Task statement
All lines in the data that hold the word "σχετικά" need copying.

Available data

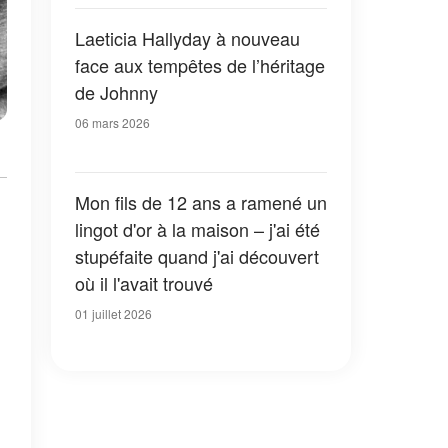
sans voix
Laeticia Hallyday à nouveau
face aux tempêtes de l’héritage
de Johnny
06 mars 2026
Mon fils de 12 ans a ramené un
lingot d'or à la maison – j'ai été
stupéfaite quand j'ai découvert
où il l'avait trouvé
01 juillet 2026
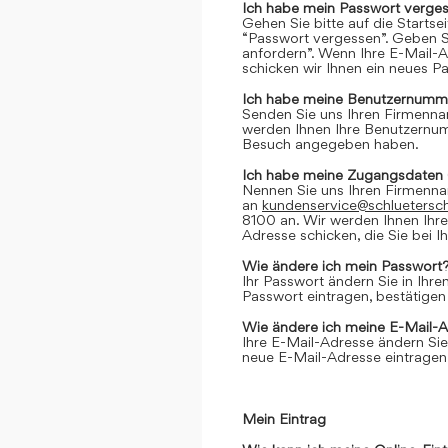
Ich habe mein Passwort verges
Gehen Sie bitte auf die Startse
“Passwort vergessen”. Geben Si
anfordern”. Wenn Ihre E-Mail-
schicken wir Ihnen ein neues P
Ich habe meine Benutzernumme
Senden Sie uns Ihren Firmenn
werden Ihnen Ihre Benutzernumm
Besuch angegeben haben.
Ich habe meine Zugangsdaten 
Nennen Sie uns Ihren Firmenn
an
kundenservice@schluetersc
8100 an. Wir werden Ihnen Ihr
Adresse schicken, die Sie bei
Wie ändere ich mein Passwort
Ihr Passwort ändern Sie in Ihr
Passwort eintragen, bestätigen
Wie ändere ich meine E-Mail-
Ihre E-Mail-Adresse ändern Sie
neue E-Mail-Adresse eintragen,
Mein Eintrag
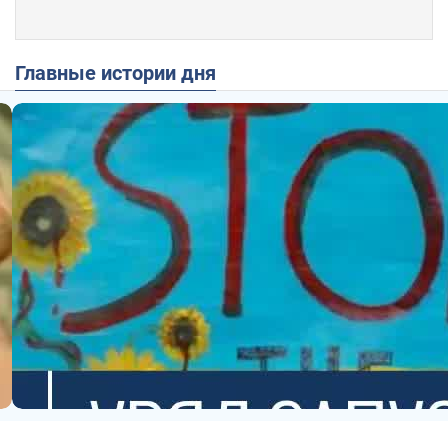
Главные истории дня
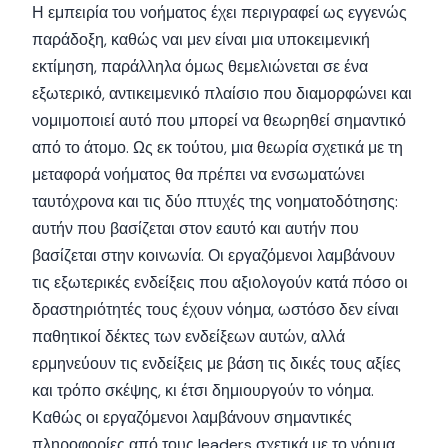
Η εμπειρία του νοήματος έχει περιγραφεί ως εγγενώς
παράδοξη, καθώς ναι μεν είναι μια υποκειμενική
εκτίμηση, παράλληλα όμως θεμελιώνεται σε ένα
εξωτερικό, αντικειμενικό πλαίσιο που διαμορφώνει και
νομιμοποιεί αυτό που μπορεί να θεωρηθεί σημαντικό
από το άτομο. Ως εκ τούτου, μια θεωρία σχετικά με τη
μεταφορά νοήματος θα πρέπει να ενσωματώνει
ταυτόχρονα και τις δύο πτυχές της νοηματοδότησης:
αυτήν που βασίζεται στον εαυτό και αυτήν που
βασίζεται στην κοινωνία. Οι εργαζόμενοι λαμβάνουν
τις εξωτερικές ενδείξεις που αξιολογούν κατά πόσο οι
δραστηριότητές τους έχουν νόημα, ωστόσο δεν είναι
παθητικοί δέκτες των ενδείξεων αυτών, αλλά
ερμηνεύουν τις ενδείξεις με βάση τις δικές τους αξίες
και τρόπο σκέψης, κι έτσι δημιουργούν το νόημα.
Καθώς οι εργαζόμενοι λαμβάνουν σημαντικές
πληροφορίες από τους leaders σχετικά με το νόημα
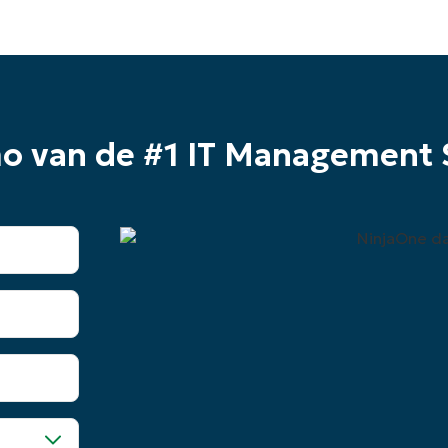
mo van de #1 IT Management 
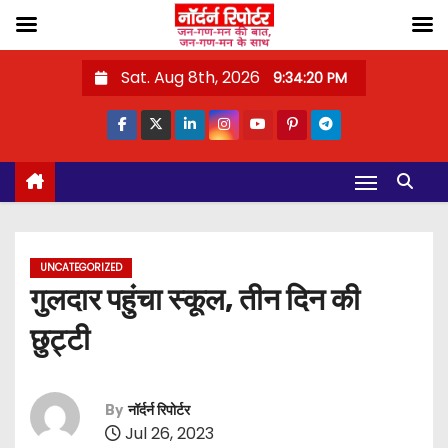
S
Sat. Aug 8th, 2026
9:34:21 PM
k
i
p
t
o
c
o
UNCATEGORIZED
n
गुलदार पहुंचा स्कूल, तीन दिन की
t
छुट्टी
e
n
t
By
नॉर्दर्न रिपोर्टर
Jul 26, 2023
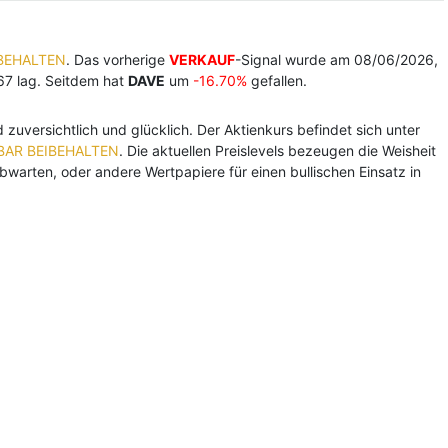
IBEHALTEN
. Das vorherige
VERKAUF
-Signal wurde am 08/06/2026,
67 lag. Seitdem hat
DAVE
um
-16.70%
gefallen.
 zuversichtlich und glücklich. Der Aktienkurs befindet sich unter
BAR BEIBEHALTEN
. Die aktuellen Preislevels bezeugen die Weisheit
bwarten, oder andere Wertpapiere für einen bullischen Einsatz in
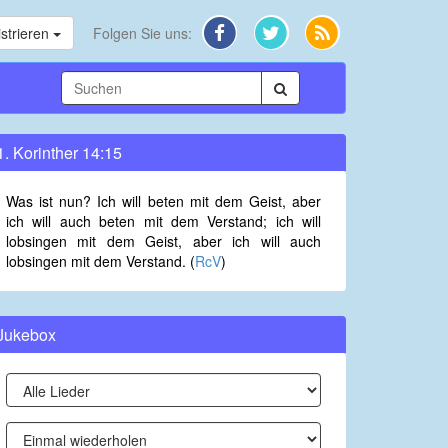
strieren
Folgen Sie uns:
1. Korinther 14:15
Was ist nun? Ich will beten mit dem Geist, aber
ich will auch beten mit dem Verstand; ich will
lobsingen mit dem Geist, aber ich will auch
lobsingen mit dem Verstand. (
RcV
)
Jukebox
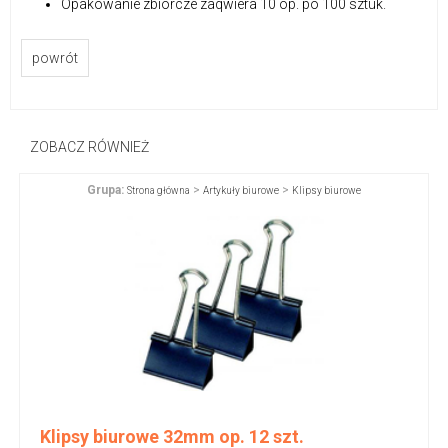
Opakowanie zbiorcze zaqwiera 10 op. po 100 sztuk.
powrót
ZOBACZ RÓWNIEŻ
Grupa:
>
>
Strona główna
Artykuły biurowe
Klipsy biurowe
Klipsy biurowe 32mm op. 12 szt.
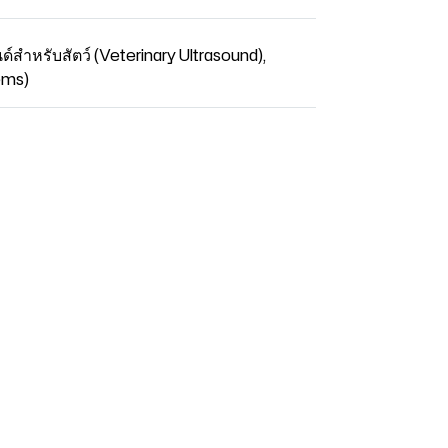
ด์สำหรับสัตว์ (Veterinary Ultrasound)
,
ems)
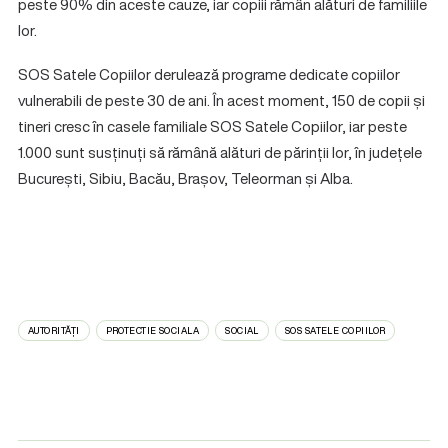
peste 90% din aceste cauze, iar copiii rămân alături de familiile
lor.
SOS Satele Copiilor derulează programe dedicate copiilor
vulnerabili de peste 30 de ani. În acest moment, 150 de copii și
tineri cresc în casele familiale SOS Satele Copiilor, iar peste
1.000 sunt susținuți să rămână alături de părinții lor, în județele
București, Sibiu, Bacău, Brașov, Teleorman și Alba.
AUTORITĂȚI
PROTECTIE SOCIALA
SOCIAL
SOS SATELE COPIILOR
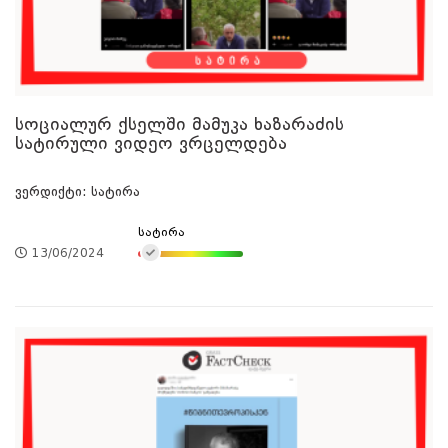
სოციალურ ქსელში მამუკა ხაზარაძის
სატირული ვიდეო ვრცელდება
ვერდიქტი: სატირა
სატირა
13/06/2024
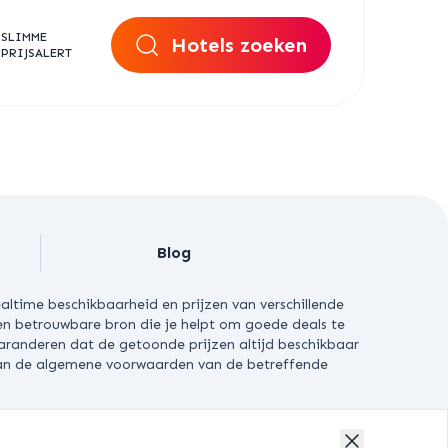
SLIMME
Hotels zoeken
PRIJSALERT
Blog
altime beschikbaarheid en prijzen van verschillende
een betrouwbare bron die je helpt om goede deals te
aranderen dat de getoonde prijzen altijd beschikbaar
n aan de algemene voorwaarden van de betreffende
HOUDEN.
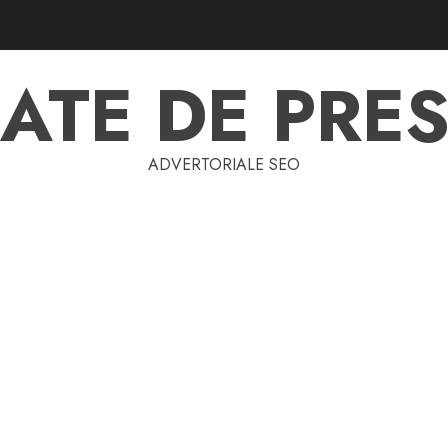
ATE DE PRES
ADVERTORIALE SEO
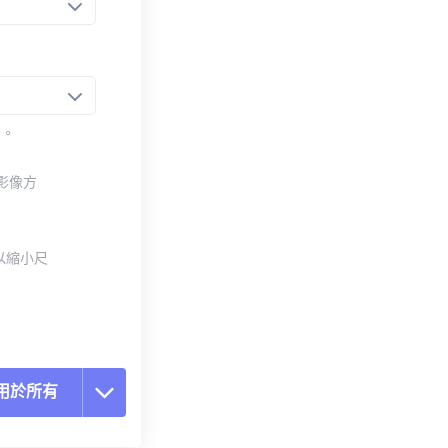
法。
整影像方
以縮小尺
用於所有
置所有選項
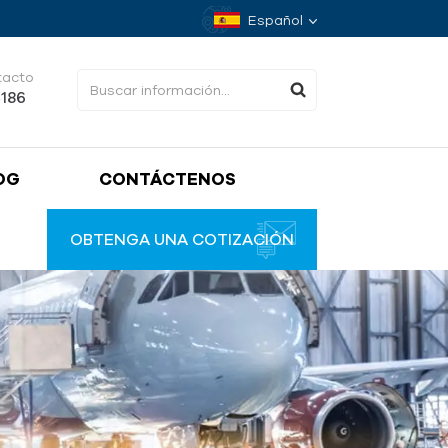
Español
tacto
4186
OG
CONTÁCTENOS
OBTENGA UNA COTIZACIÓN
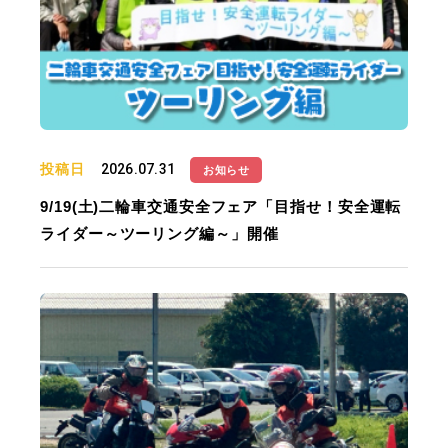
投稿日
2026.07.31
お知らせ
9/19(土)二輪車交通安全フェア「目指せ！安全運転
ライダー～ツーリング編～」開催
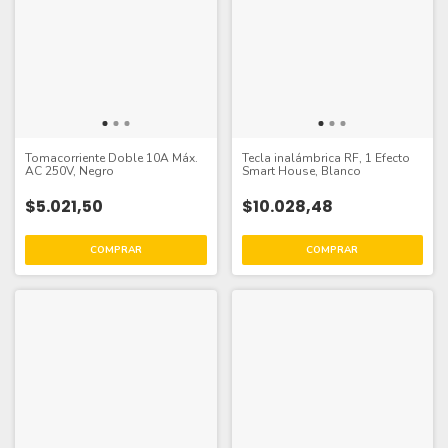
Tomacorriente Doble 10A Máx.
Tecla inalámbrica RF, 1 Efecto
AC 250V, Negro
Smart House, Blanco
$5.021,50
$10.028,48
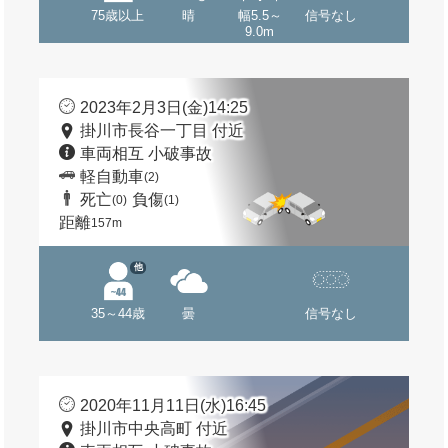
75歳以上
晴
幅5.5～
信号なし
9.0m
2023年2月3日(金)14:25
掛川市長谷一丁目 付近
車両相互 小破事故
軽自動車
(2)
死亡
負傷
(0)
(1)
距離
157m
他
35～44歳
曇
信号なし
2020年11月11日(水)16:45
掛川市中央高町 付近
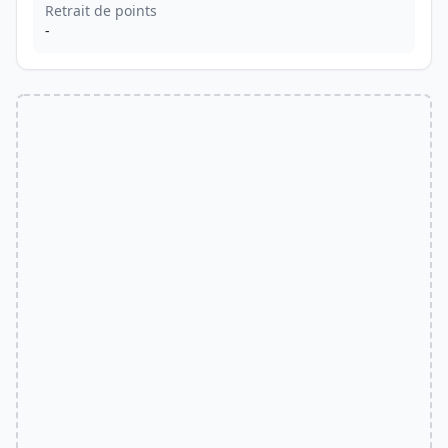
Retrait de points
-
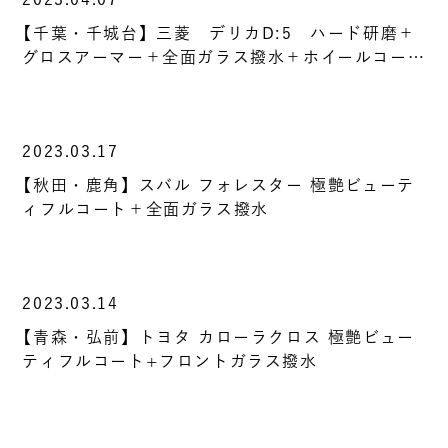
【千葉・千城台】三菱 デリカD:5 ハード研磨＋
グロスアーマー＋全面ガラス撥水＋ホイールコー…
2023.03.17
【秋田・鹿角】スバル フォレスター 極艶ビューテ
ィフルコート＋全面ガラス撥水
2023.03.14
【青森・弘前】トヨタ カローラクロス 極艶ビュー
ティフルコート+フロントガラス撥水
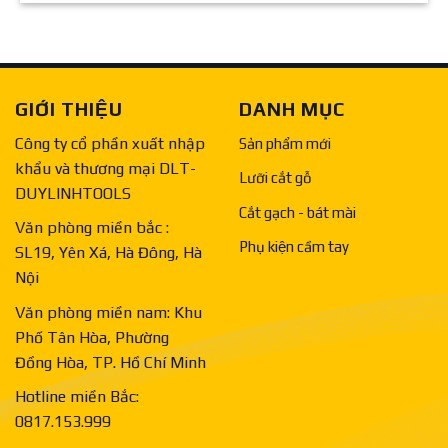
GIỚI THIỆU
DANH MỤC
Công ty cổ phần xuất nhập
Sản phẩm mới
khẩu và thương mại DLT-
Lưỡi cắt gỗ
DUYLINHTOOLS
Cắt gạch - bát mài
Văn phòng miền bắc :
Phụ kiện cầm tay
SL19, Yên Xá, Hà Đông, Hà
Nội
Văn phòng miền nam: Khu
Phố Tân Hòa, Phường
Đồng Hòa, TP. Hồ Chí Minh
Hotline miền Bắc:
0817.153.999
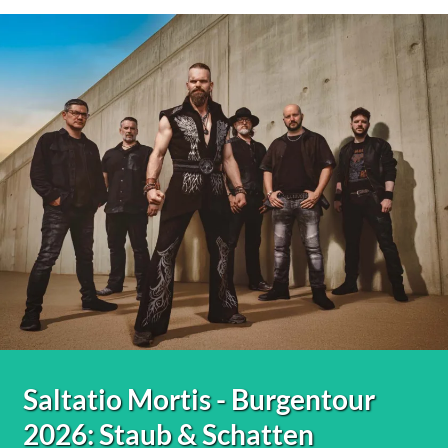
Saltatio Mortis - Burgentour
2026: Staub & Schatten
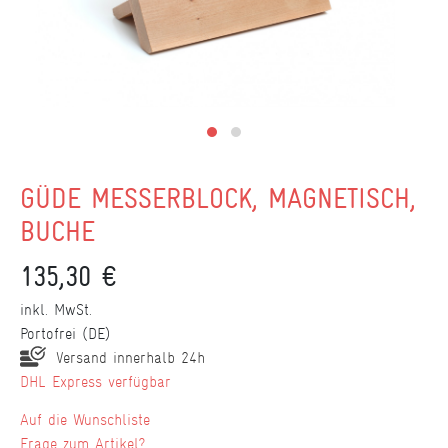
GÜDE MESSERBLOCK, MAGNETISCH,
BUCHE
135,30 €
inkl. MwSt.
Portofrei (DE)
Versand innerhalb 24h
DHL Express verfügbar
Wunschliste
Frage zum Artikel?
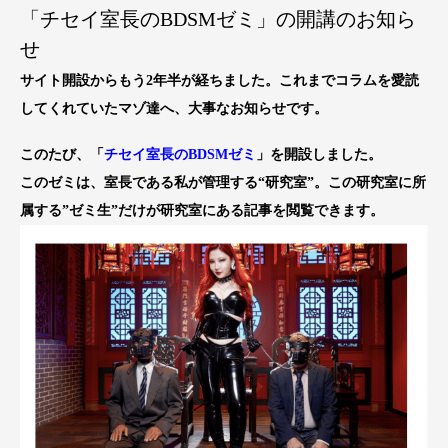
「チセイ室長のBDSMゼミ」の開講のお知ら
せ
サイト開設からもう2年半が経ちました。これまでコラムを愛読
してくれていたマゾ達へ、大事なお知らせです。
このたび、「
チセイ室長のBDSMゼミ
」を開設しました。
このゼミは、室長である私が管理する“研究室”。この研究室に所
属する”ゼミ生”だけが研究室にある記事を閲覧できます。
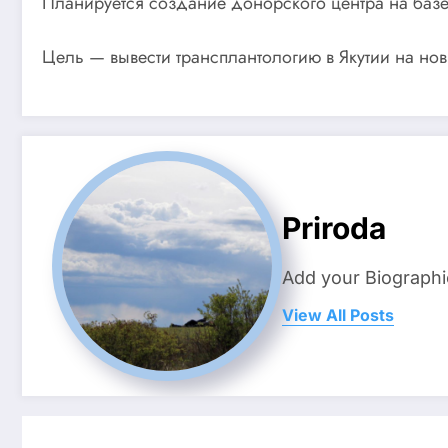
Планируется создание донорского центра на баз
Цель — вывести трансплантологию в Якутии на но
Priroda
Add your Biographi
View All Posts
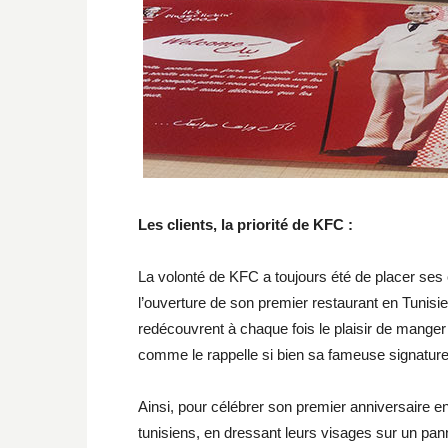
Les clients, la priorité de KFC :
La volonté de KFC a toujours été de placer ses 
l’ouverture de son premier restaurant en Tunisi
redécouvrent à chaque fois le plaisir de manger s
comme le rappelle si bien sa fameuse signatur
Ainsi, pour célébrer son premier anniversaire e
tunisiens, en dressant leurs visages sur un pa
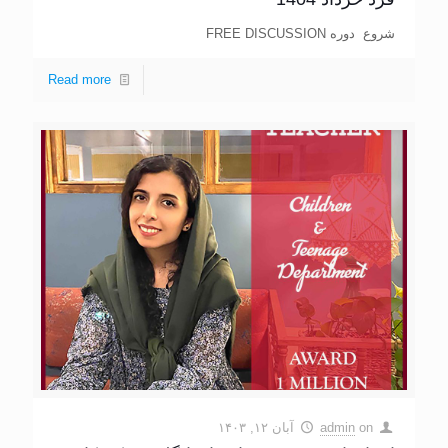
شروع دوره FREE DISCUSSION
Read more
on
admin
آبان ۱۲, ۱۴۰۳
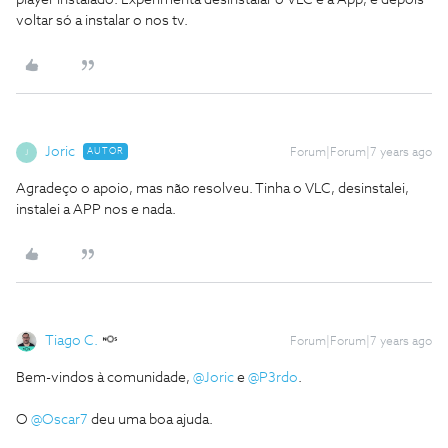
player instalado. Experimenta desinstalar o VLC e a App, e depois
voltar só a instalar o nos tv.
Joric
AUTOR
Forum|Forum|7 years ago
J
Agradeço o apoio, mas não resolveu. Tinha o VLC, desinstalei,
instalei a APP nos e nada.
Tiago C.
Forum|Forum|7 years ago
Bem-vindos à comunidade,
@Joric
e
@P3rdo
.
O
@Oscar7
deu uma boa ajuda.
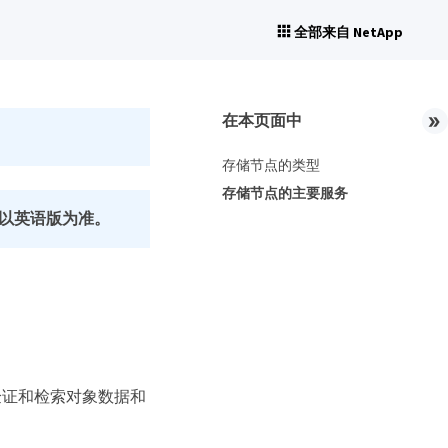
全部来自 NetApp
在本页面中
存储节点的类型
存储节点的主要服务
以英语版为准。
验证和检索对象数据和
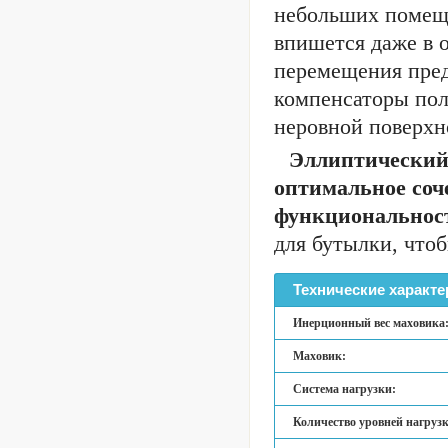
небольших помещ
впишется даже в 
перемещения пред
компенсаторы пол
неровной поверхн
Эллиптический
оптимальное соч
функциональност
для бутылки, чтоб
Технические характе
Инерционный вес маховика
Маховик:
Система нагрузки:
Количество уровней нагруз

Response to the exercise
από το άτομο. Ως εκ τούτου, μια θεωρία σχετικά με τη
πληροφορίες από τους leaders σχετικά με το νόημα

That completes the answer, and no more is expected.